--- Data under study Enclosed Below ---

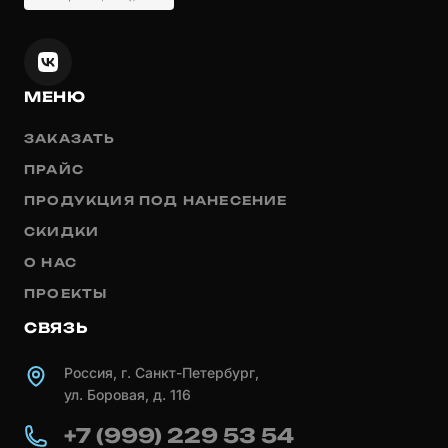
МЕНЮ
ЗАКАЗАТЬ
ПРАЙС
ПРОДУКЦИЯ ПОД НАНЕСЕНИЕ
СКИДКИ
О НАС
ПРОЕКТЫ
СВЯЗЬ
Россия, г. Санкт-Петербург,
ул. Боровая, д. 116
+7 (999) 229 53 54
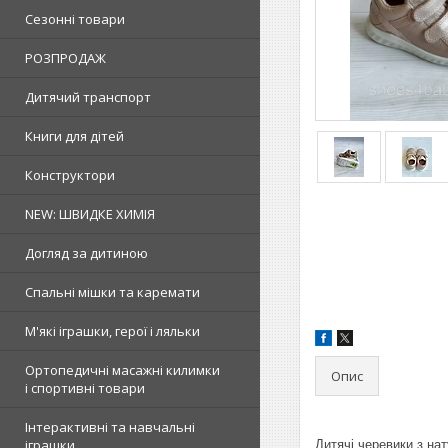
Сезонні товари
РОЗПРОДАЖ
Дитячий транспорт
Книги для дітей
Конструктори
NEW: ШВИДКЕ ХИМІЯ
Догляд за дитиною
Спальні мішки та каремати
М'які іграшки, герої і ляльки
Ортопедичні масажні килимки
Опис
і спортивні товари
Інтерактивні та навчальні
іграшки
Дитячі черевики з нат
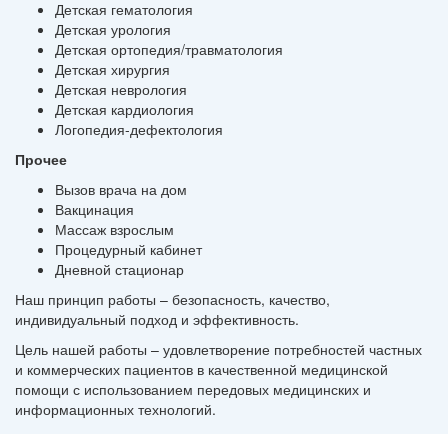
Детская гематология
Детская урология
Детская ортопедия/травматология
Детская хирургия
Детская неврология
Детская кардиология
Логопедия-дефектология
Прочее
Вызов врача на дом
Вакцинация
Массаж взрослым
Процедурный кабинет
Дневной стационар
Наш принцип работы – безопасность, качество,
индивидуальный подход и эффективность.
Цель нашей работы – удовлетворение потребностей частных
и коммерческих пациентов в качественной медицинской
помощи с использованием передовых медицинских и
информационных технологий.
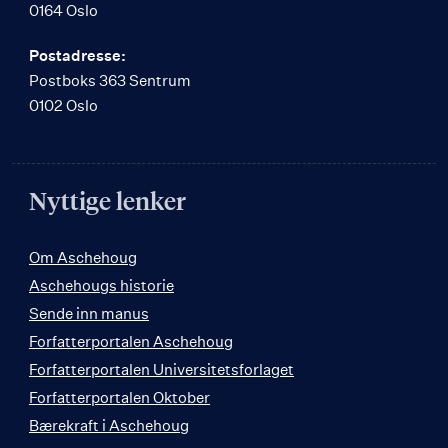
0164 Oslo
Postadresse:
Postboks 363 Sentrum
0102 Oslo
Nyttige lenker
Om Aschehoug
Aschehougs historie
Sende inn manus
Forfatterportalen Aschehoug
Forfatterportalen Universitetsforlaget
Forfatterportalen Oktober
Bærekraft i Aschehoug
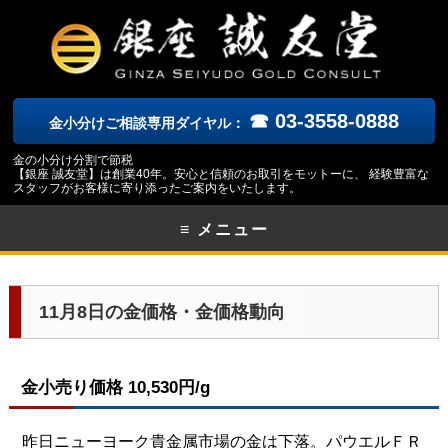
☎ 03-3558-0888
金小分けご相談専用ダイヤル：
金の小分け分割で節税
【銀座 誠友堂】は創業40年。安心と信頼のお取引をモットーに、 経験豊富な
スタッフがお客様に寄り添ったご案内をいたします。
≡ メニュー
11月8日の金価格・金価格動向
金小売り価格 10,530円/g
昨日ニューヨーク貴金属市場の金は下落。パウエルＦＲ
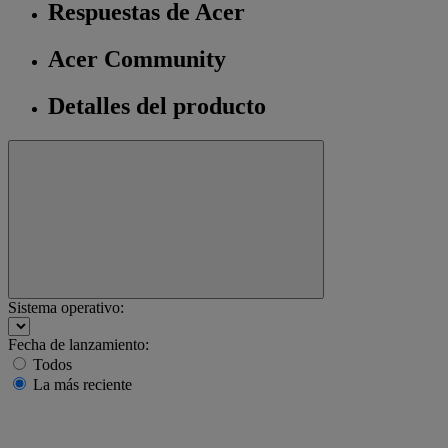
Respuestas de Acer
Acer Community
Detalles del producto
Sistema operativo:
Fecha de lanzamiento:
Todos
La más reciente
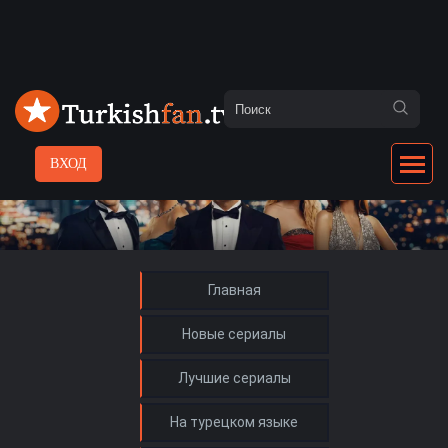
ВХОД
Главная
Новые сериалы
Лучшие сериалы
На турецком языке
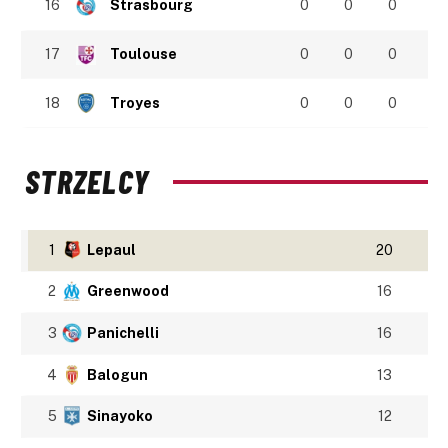
16
Strasbourg
0
0
0
17
Toulouse
0
0
0
18
Troyes
0
0
0
STRZELCY
1
Lepaul
20
2
Greenwood
16
3
Panichelli
16
4
Balogun
13
5
Sinayoko
12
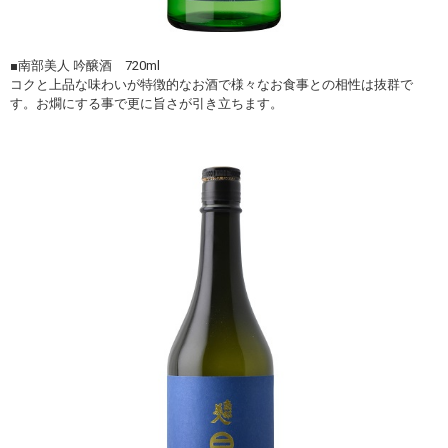
■南部美人 吟醸酒 720ml
コクと上品な味わいが特徴的なお酒で様々なお食事との相性は抜群で
す。お燗にする事で更に旨さが引き立ちます。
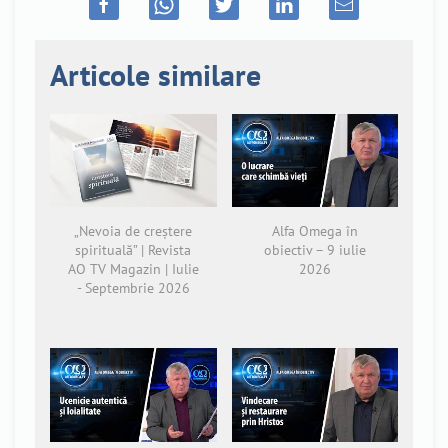
Articole similare
„Nevoia de creștere
Alfa Omega în
spirituală” | Revista
obiectiv – 9 iulie
AO TV Magazin | Iulie
2026
- Septembrie 2026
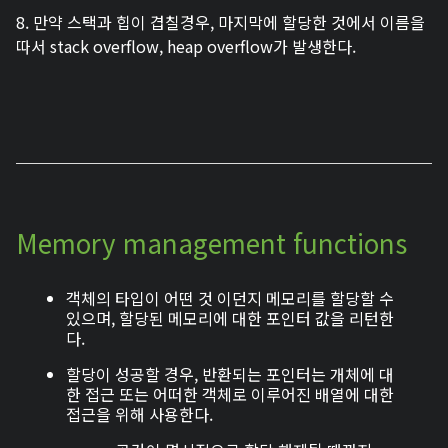
8. 만약 스택과 힙이 겹칠경우, 마지막에 할당한 것에서 이름을
따서 stack overflow, heap overflow가 발생한다.
Memory management functions
객체의 타입이 어떤 것 이던지 메모리를 할당할 수
있으며, 할당된 메모리에 대한 포인터 값을 리턴한
다.
할당이 성공할 경우, 반환되는 포인터는 개체에 대
한 접근 또는 어떠한 객체로 이루어진 배열에 대한
접근을 위해 사용한다.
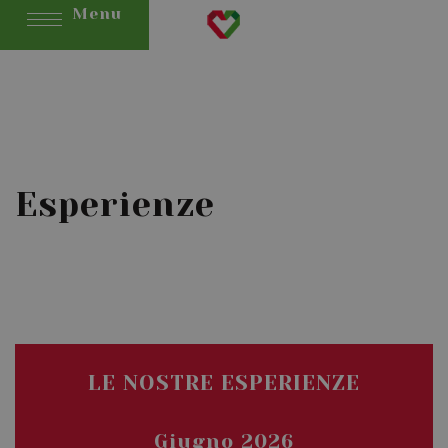
Menu
Esperienze
LE NOSTRE ESPERIENZE
Giugno 2026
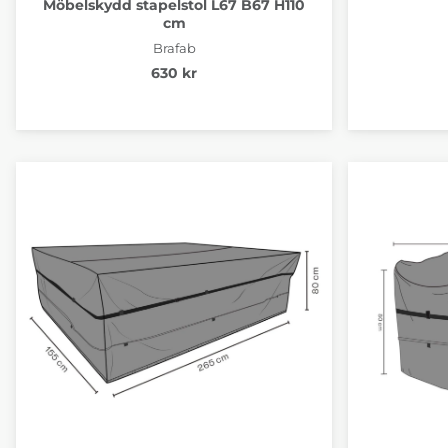
Möbelskydd stapelstol L67 B67 H110
cm
Brafab
630 kr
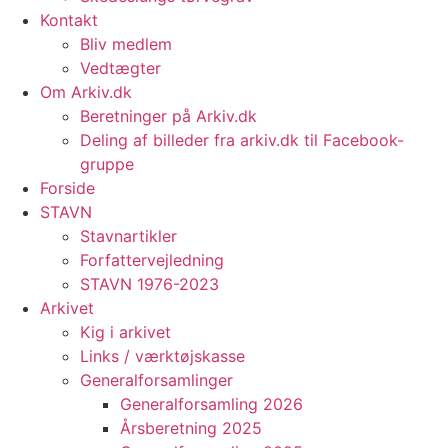
Kontakt
Bliv medlem
Vedtægter
Om Arkiv.dk
Beretninger på Arkiv.dk
Deling af billeder fra arkiv.dk til Facebook-
gruppe
Forside
STAVN
Stavnartikler
Forfattervejledning
STAVN 1976-2023
Arkivet
Kig i arkivet
Links / værktøjskasse
Generalforsamlinger
Generalforsamling 2026
Årsberetning 2025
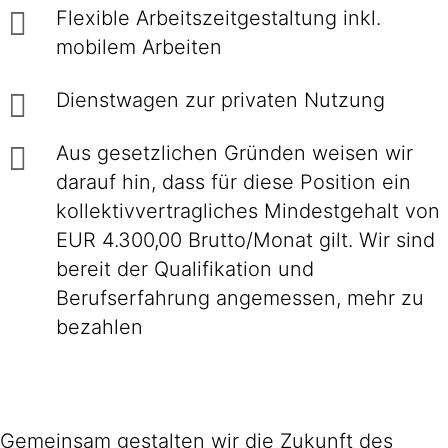
Flexible Arbeitszeitgestaltung inkl.
mobilem Arbeiten
Dienstwagen zur privaten Nutzung
Aus gesetzlichen Gründen weisen wir
darauf hin, dass für diese Position ein
kollektivvertragliches Mindestgehalt von
EUR 4.300,00 Brutto/Monat gilt. Wir sind
bereit der Qualifikation und
Berufserfahrung angemessen, mehr zu
bezahlen
Gemeinsam gestalten wir die Zukunft des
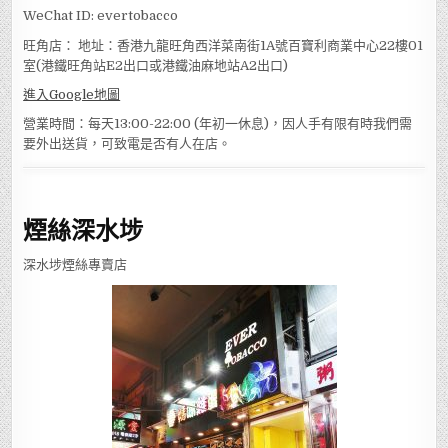
WeChat ID: evertobacco
旺角店： 地址：香港九龍旺角西洋菜南街1A號百寶利商業中心22樓01
室(港鐵旺角站E2出口或港鐵油麻地站A2出口)
進入Google地圖
營業時間：每天13:00-22:00 (年初一休息)，因人手有限有時我們需
要外出送貨，可致電是否有人在店。
煙絲深水埗
深水埗煙絲專賣店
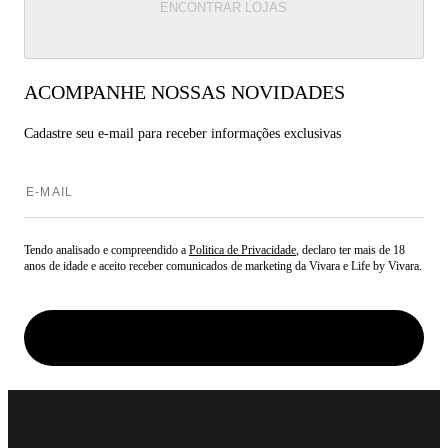
ENCONTRAR LOJAS
ACOMPANHE NOSSAS NOVIDADES
Cadastre seu e-mail para
receber informações exclusivas
Tendo analisado e compreendido a
Politica de Privacidade
, declaro ter mais de 18
anos de idade e aceito receber comunicados de marketing da Vivara e Life by Vivara.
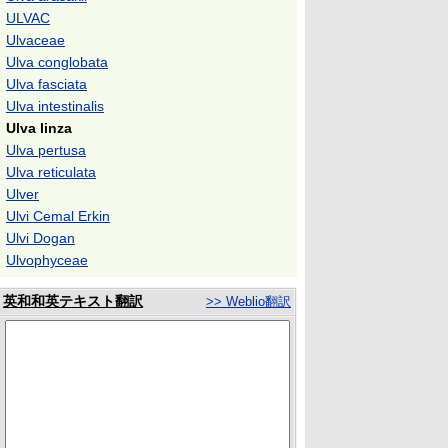
ULVAC
Ulvaceae
Ulva conglobata
Ulva fasciata
Ulva intestinalis
Ulva linza
Ulva pertusa
Ulva reticulata
Ulver
Ulvi Cemal Erkin
Ulvi Dogan
Ulvophyceae
英和和英テキスト翻訳
>> Weblio翻訳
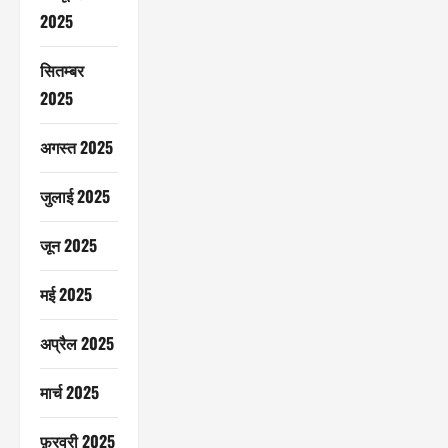
2025
सितम्बर
2025
अगस्त 2025
जुलाई 2025
जून 2025
मई 2025
अप्रैल 2025
मार्च 2025
फ़रवरी 2025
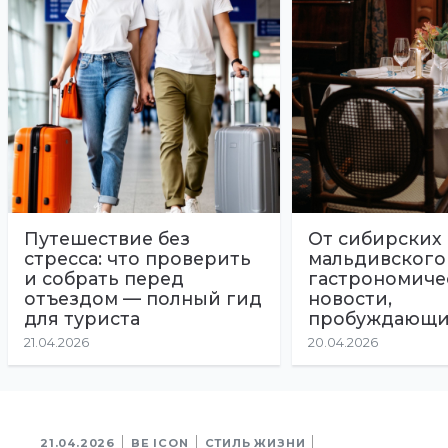
Путешествие без
От сибирских 
стресса: что проверить
мальдивского
и собрать перед
гастрономиче
отъездом — полный гид
новости,
для туриста
пробуждающи
21.04.2026
20.04.2026
21.04.2026
BE ICON
СТИЛЬ ЖИЗНИ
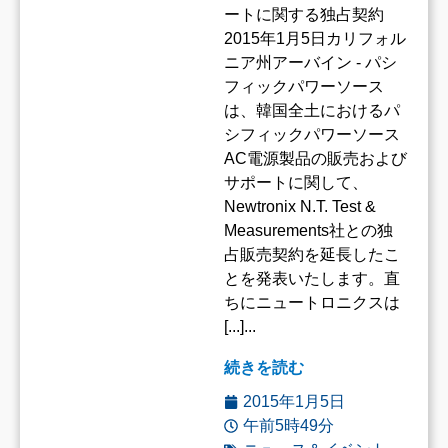
ートに関する独占契約
2015年1月5日カリフォル
ニア州アーバイン - パシ
フィックパワーソース
は、韓国全土におけるパ
シフィックパワーソース
AC電源製品の販売および
サポートに関して、
Newtronix N.T. Test &
Measurements社との独
占販売契約を延長したこ
とを発表いたします。直
ちにニュートロニクスは
[...]...
続きを読む
2015年1月5日
午前5時49分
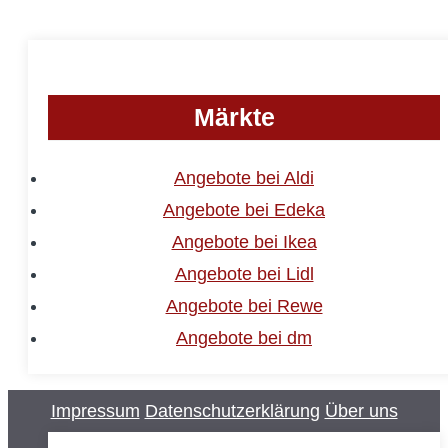
Märkte
Angebote bei Aldi
Angebote bei Edeka
Angebote bei Ikea
Angebote bei Lidl
Angebote bei Rewe
Angebote bei dm
Impressum
Datenschutzerklärung
Über uns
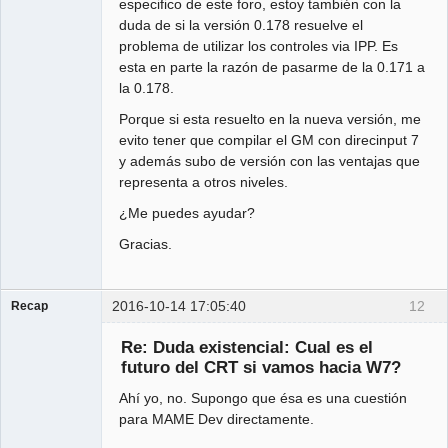
especifico de este foro, estoy también con la
duda de si la versión 0.178 resuelve el
problema de utilizar los controles via IPP. Es
esta en parte la razón de pasarme de la 0.171 a
la 0.178.
Porque si esta resuelto en la nueva versión, me
evito tener que compilar el GM con direcinput 7
y además subo de versión con las ventajas que
representa a otros niveles.
¿Me puedes ayudar?
Gracias.
2016-10-14 17:05:40
12
Recap
Administrator
Re: Duda existencial: Cual es el
Offline
futuro del CRT si vamos hacia W7?
Ahí yo, no. Supongo que ésa es una cuestión
para MAME Dev directamente.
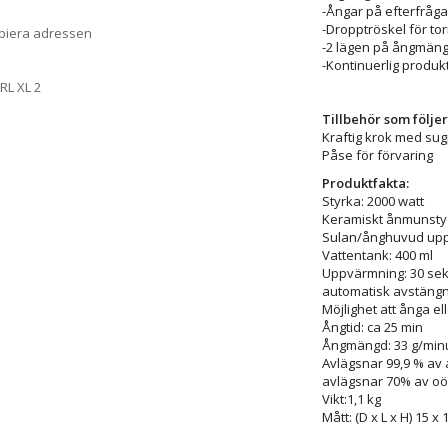
-Ångar på efterfråg
-Dropptröskel för tor
opiera adressen
-2 lägen på ångmän
-Kontinuerlig produk
RL XL 2
Tillbehör som följe
Kraftig krok med su
Påse för förvaring
Produktfakta:
Styrka: 2000 watt
Keramiskt ånmunsty
Sulan/ånghuvud uppv
Vattentank: 400 ml
Uppvärmning: 30 se
automatisk avstängn
Möjlighet att ånga ell
Ångtid: ca 25 min
Ångmängd: 33 g/min
Avlägsnar 99,9 % av 
avlägsnar 70% av oö
Vikt:1,1 kg
Mått: (D x L x H) 15 x 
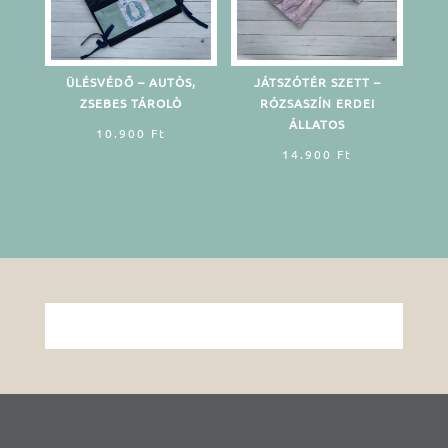
ÜLÉSVÉDŐ – AUTÒS,
JÁTSZÓTÉR SZETT –
ZSEBES TÁROLÒ
RÓZSASZÍN ERDEI
ÁLLATOS
10.900
Ft
14.900
Ft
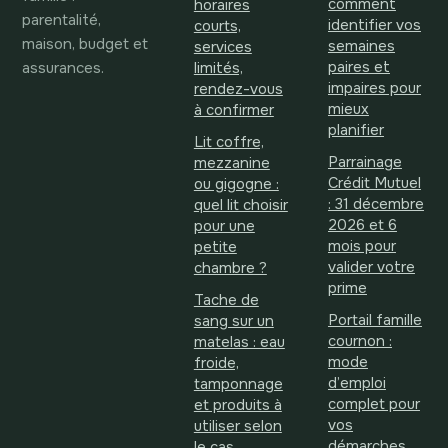
comment
horaires
parentalité,
identifier vos
courts,
maison, budget et
semaines
services
assurances.
paires et
limités,
impaires pour
rendez-vous
mieux
à confirmer
planifier
Lit coffre,
Parrainage
mezzanine
Crédit Mutuel
ou gigogne :
: 31 décembre
quel lit choisir
2026 et 6
pour une
mois pour
petite
valider votre
chambre ?
prime
Tache de
Portail famille
sang sur un
cournon :
matelas : eau
mode
froide,
d’emploi
tamponnage
complet pour
et produits à
vos
utiliser selon
démarches
le cas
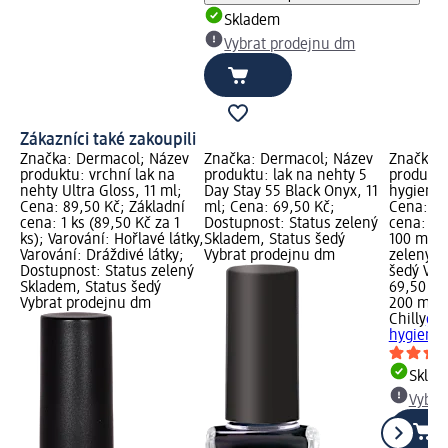
Skladem
Vybrat prodejnu dm
Zákazníci také zakoupili
Značka: Dermacol; Název
Značka: Dermacol; Název
Značka: 
produktu: vrchní lak na
produktu: lak na nehty 5
produktu
nehty Ultra Gloss, 11 ml;
Day Stay 55 Black Onyx, 11
hygienu 
Cena: 89,50 Kč; Základní
ml; Cena: 69,50 Kč;
Cena: 69
cena: 1 ks (89,50 Kč za 1
Dostupnost: Status zelený
cena: 20
ks); Varování: Hořlavé látky,
Skladem, Status šedý
100 ml);
Varování: Dráždivé látky;
Vybrat prodejnu dm
zelený S
Dostupnost: Status zelený
šedý Vyb
Skladem, Status šedý
69,50 Kč
Vybrat prodejnu dm
200 ml (
Chilly
gel
hygienu 
Skla
Vybra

--- End of Enclosed Data under study ---

■ What you are asked to do
Copy every line above that includes the string "Varování".

■ Solved problem
ks); Varování: Hořlavé látky,
Varování: Dráždivé látky;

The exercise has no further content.